Un congresso del genere è servito a far dimenticare come egli, in realtà, abbia perso il treno della formazione di una nuova maggioranza in Europa. Di come abbia provocato scelleratamente una crisi di governo con il risultato di affossare un esecutivo a proposito del quale aveva giurato e rigiurato di investire fino alla fine della legislatura.

Ha dimostrato, in sostanza, solo dover ancora dimostrare di avere la stoffa adeguata a guidare l’ intero Paese.

L’assise di Milano è giunta nel pieno della richiesta del suo rinvio a giudizio per l’ennesimo caso di immigrati trattenuti, questa è la tesi della Procura, illegittimamente in mare. In occasione della nave Diciotti fu salvato da Di Maio il quale però, allora, era ancora convinto che Salvini restasse un alleato leale e affidabile.

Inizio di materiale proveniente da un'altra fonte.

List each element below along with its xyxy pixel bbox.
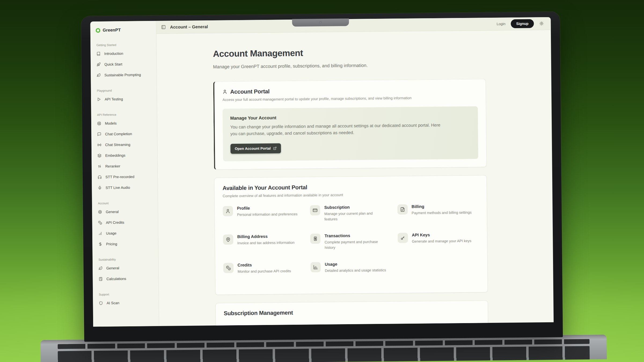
- headphones-icon: [98, 175, 102, 179]
- sidebar-item-models[interactable]: Models: [96, 117, 154, 129]
- dollar-icon: [98, 242, 102, 246]
- greenpt-logo-icon: [96, 28, 100, 32]
- bar-chart-icon: [98, 231, 102, 235]
- open-account-portal-button[interactable]: Open Account Portal: [230, 143, 281, 154]
- sidebar-item-api-credits[interactable]: API Credits: [96, 217, 155, 228]
- sidebar-item-label: Pricing: [106, 242, 117, 246]
- feature-description: Detailed analytics and usage statistics: [325, 267, 391, 274]
- gear-icon: [98, 210, 102, 214]
- sidebar-item-sustainability-general[interactable]: General: [97, 262, 155, 274]
- feature-api-keys: API Keys Generate and manage your API ke…: [398, 232, 479, 256]
- sidebar-item-quick-start[interactable]: Quick Start: [95, 58, 153, 70]
- feature-description: Invoice and tax address information: [237, 240, 299, 246]
- keyboard-number-row: [58, 346, 590, 362]
- credit-card-icon: [313, 208, 317, 213]
- sidebar-item-usage[interactable]: Usage: [97, 227, 155, 239]
- sidebar-item-label: Reranker: [105, 164, 120, 168]
- rocket-icon: [97, 62, 101, 66]
- account-portal-card: Account Portal Access your full account …: [213, 79, 487, 169]
- play-icon: [97, 97, 101, 101]
- sidebar-item-label: Models: [105, 121, 117, 125]
- brand-logo[interactable]: GreenPT: [95, 25, 153, 35]
- sidebar-item-pricing[interactable]: Pricing: [97, 238, 155, 249]
- sidebar-item-label: Introduction: [104, 51, 123, 56]
- feature-title: API Keys: [412, 232, 476, 237]
- sidebar-item-ai-scan[interactable]: AI Scan: [97, 297, 155, 308]
- sun-icon[interactable]: [539, 21, 544, 26]
- microphone-icon: [98, 186, 102, 190]
- sidebar-item-api-testing[interactable]: API Testing: [95, 93, 153, 105]
- manage-account-title: Manage Your Account: [230, 113, 470, 121]
- sidebar-item-label: Quick Start: [104, 62, 122, 67]
- feature-title: Usage: [325, 261, 391, 267]
- sidebar-item-calculations[interactable]: Calculations: [97, 273, 155, 284]
- feature-title: Subscription: [324, 204, 391, 210]
- feature-title: Billing Address: [237, 234, 299, 239]
- receipt-icon: [313, 236, 318, 241]
- sidebar-item-embeddings[interactable]: Embeddings: [96, 150, 154, 161]
- laptop-screen: GreenPT Getting Started Introduction Qui…: [81, 12, 563, 342]
- user-icon: [222, 89, 227, 94]
- sidebar-item-label: Chat Streaming: [105, 142, 130, 147]
- chat-icon: [97, 132, 101, 136]
- section-label-getting-started: Getting Started: [96, 43, 153, 47]
- signup-button[interactable]: Signup: [511, 19, 534, 28]
- sidebar-item-chat-streaming[interactable]: Chat Streaming: [96, 139, 154, 150]
- sidebar-item-introduction[interactable]: Introduction: [95, 48, 153, 59]
- feature-title: Billing: [412, 204, 477, 209]
- document-icon: [400, 207, 405, 212]
- main-content: Account Management Manage your GreenPT a…: [156, 30, 554, 326]
- page-subtitle: Manage your GreenPT account profile, sub…: [213, 62, 486, 70]
- sidebar-item-label: AI Scan: [107, 301, 119, 305]
- sidebar-item-stt-live-audio[interactable]: STT Live Audio: [96, 182, 154, 193]
- section-label-sustainability: Sustainability: [98, 257, 155, 261]
- calculator-icon: [99, 277, 103, 281]
- feature-title: Transactions: [324, 233, 391, 238]
- sidebar-item-sustainable-prompting[interactable]: Sustainable Prompting: [95, 69, 153, 80]
- manage-account-body: You can change your profile information …: [230, 122, 444, 137]
- webcam-icon: [319, 21, 322, 24]
- sidebar-item-label: Embeddings: [105, 153, 125, 158]
- features-card-subtitle: Complete overview of all features and in…: [223, 191, 479, 198]
- login-link[interactable]: Login: [497, 22, 506, 26]
- feature-credits: Credits Monitor and purchase API credits: [223, 262, 305, 286]
- panel-left-icon[interactable]: [161, 25, 166, 29]
- features-card-title: Available in Your Account Portal: [222, 182, 478, 191]
- app-window: GreenPT Getting Started Introduction Qui…: [90, 17, 554, 327]
- sidebar-item-account-general[interactable]: General: [96, 206, 155, 217]
- feature-description: Complete payment and purchase history: [325, 239, 392, 250]
- external-link-icon: [273, 146, 277, 150]
- sidebar-item-label: API Testing: [105, 97, 123, 101]
- feature-description: Personal information and preferences: [237, 211, 302, 217]
- section-label-playground: Playground: [97, 88, 153, 92]
- feature-title: Credits: [237, 262, 296, 268]
- portal-card-description: Access your full account management port…: [222, 95, 478, 102]
- sidebar-item-reranker[interactable]: Reranker: [96, 160, 154, 172]
- sidebar-item-label: General: [106, 210, 119, 214]
- sidebar-item-label: API Credits: [106, 220, 124, 225]
- sidebar-item-stt-pre-recorded[interactable]: STT Pre-recorded: [96, 171, 154, 182]
- layers-icon: [97, 153, 101, 157]
- feature-transactions: Transactions Complete payment and purcha…: [310, 233, 392, 257]
- features-grid: Profile Personal information and prefere…: [223, 204, 480, 286]
- feature-billing: Billing Payment methods and billing sett…: [397, 204, 479, 228]
- shield-icon: [99, 301, 103, 305]
- section-label-account: Account: [98, 201, 155, 205]
- page-breadcrumb-title: Account – General: [170, 24, 208, 29]
- sidebar-item-chat-completion[interactable]: Chat Completion: [96, 128, 154, 139]
- coins-icon: [226, 265, 231, 270]
- laptop-notch: [292, 19, 349, 27]
- feature-description: Monitor and purchase API credits: [237, 268, 296, 274]
- open-account-portal-label: Open Account Portal: [235, 146, 271, 150]
- subscription-card-title: Subscription Management: [224, 308, 480, 316]
- feature-subscription: Subscription Manage your current plan an…: [310, 204, 391, 229]
- feature-description: Manage your current plan and features: [324, 210, 392, 222]
- section-label-api-reference: API Reference: [97, 113, 154, 116]
- sidebar-item-label: Usage: [106, 231, 116, 235]
- sidebar: GreenPT Getting Started Introduction Qui…: [90, 21, 159, 327]
- map-pin-icon: [226, 237, 230, 242]
- feature-billing-address: Billing Address Invoice and tax address …: [223, 234, 305, 258]
- brand-name: GreenPT: [103, 28, 121, 33]
- manage-account-box: Manage Your Account You can change your …: [223, 106, 478, 161]
- feature-profile: Profile Personal information and prefere…: [223, 205, 304, 230]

Ora, noi non crediamo che le vicende politiche debbano essere risolte nelle aule di tribunale e male fanno quelli che si attendono una sentenza contraria a Salvini per risolvere le complesse questioni che sottostanno all’impetuosa crescita della Lega.

Il tentativo continuo di superare il “berlusconismo” in Tribunale è solo servito ad incarognire e fratturare ulteriormente l’Italia. Silvio Berlusconi è finito non per le vicende delle olgettine o per le sue numerose storie giudiziarie. Forza Italia è ridotta com’è ridotta per ben altro. Per l’incapacità dimostrata nel riempire lo spazio tra il dire il fare. In particolare, nel venire meno agli impegni assunti per realizzare un radicale cambiamento all’insegna della libertà trasformatosi, in effetti, in aggravamento delle condizioni economiche, sociali e civili in cui erano e sono costretti gli italiani.

Di converso, non crediamo neppure che Salvini possa far diventare il giudizio su atti da lui compiuti da Ministro dell’Interno un “processo politico” che vada oltre la sua persona e veda coinvolgere tutti gli italiani che la pensano come lui sulla chiusura dei porti.

I giudici dovranno appurare se Salvini, in quanto Ministro, abbia abusato dei propri compiti e delle proprie prerogative alla luce del diritto italiano e internazionale. Il resto è propaganda e retorica che male si concilia con l’ambizione di voler assumere il ruolo di capo dell’intera Italia di fronte agli occhi del mondo.

Il rilancio italiano, che nel corso della Storia si è rinnovato in vari ambiti, è sempre stato frutto dell’arrivo sulla scena di un’intera classe dirigente le cui espressioni massime, il riferimento va immediatamente a Cavour, a De Gasperi e a Moro, furono capaci di assumere la responsabilità complessiva dei problemi del Paese.

Un Paese da guidare oltre il mero riferimento a interessi personali, di gruppo o partito o, meno che mai, ad ambiti regionali o afferenti le convenienze di una sola parte di esso.